3. Ketika roti dan anggur menjadi Tubuh dan Darah Kristus, mengapa roti dan anggur tersebut masih mempunyai rupa dan rasa seperti roti dan anggur?

Dalam perayaan Ekaristi, Kristus yang mulia hadir dalam rupa roti dan anggur dengan suatu cara yang unik, suatu cara yang secara unik cocok bagi Ekaristi. Dalam bahasa teologi tradisional Gereja, pada saat konsekrasi dalam Ekaristi, “substansi” roti dan anggur diubah oleh kuasa Roh Kudus menjadi “substansi” Tubuh dan Darah Yesus Kristus. Pada saat yang sama, “wujud” atau rupa roti dan anggur tetap sama. “Substansi” dan “wujud” di sini digunakan sebagai istilah filsafat yang telah disesuaikan oleh para ahli teologi besar abad pertengahan seperti St. Thomas Aquinas dalam upaya mereka untuk memahami serta menjelaskan iman. Istilah tersebut digunakan untuk menyampaikan kenyataan bahwa apa yang tampak sebagai roti dan anggur dalam segala hal (pada tingkat “wujud” atau tampilan fisik - yaitu: apa yang dapat dilihat, diraba, dirasa atau pun ditimbang) sesungguhnya sekarang telah menjadi Tubuh dan Darah Kristus (pada tingkat “substansi” atau kenyataan yang sesungguhnya). Perubahan pada tingkat substansi dari roti dan anggur menjadi Tubuh dan Darah Kristus disebut sebagai “transsubstansiasi” (perubahan hakiki). Menurut iman Katolik, kita dapat menyebutnya sebagai Kehadiran Nyata Kristus dalam Ekaristi oleh karena transsubstansiasi telah terjadi (bdk Katekismus no. 1376).

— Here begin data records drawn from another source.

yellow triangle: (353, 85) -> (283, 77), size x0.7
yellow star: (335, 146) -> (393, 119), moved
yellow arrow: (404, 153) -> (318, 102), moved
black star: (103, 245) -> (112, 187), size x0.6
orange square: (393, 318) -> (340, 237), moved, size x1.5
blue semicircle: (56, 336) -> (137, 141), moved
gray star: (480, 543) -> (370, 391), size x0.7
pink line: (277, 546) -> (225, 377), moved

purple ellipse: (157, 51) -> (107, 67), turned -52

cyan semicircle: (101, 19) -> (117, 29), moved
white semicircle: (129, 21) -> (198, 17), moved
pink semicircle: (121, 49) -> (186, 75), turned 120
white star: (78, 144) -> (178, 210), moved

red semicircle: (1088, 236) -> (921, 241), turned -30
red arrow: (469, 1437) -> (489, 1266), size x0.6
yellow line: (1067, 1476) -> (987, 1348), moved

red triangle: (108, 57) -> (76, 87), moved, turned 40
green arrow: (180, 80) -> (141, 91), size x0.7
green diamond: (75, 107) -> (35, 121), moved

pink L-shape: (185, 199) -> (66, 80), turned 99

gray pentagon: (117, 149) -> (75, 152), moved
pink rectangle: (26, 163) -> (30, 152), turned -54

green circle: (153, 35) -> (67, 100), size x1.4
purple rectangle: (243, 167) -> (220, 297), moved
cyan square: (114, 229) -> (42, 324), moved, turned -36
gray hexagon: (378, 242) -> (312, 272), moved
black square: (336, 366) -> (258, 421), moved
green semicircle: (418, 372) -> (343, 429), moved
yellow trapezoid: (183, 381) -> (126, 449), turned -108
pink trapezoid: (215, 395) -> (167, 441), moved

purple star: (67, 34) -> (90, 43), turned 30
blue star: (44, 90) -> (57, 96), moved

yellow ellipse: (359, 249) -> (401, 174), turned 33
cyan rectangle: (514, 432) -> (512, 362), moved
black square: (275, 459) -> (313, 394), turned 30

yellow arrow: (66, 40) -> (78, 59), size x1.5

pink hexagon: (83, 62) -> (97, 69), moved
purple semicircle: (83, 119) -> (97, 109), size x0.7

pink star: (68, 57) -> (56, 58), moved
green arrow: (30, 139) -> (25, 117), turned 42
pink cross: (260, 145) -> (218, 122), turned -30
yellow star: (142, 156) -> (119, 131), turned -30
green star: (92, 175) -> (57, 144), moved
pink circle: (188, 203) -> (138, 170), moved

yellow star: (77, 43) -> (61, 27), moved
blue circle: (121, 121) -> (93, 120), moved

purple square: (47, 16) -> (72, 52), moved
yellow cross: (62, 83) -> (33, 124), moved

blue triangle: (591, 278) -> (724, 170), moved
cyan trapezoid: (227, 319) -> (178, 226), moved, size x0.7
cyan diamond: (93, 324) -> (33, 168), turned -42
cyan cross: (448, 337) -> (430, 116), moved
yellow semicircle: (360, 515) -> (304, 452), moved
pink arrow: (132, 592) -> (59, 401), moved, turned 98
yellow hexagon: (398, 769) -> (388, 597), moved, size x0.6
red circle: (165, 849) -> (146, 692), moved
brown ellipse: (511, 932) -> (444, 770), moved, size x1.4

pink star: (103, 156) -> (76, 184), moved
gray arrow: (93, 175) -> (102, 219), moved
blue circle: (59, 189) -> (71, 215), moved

Inilah misteri terbesar iman kita - kita hanya dapat mengetahuinya melalui ajaran Kristus yang disampaikan kepada kita dalam Kitab Suci dan dalam Tradisi Gereja. Setiap perubahan lain yang terjadi di dunia mengakibatkan terjadinya perubahan wujud atau karakteristik. Kadang kala, wujud berubah sementara substansinya tetap sama. Sebagai contoh, ketika seorang anak menjadi dewasa, karakteristik manusianya berubah dalam banyak hal, namun demikian manusia dewasa itu tetap manusia yang sama - substansi yang sama. Pada perubahan lain, kedua-duanya, baik substansi maupun wujudnya berubah. Sebagai contoh, ketika seorang makan sebuah apel, apel yang masuk ke dalam tubuh orang itu diubah menjadi tubuh orang itu. Ketika perubahan substansi itu terjadi, wujud atau karakteristik apel tidak ada lagi. Sementara apel diubah menjadi tubuh orang itu, yang ada sekarang hanyalah wujud atau karakteristik tubuh orang tersebut. Kehadiran Kristus dalam Ekaristi adalah unik dalam hal, meskipun roti dan anggur yang telah dikonsekrir adalah sungguh substansi Tubuh dan Darah Kristus, roti dan anggur tersebut tidak memiliki sedikitpun wujud atau karakteristik tubuh manusia, melainkan tetap wujud dan karakteristik roti dan anggur.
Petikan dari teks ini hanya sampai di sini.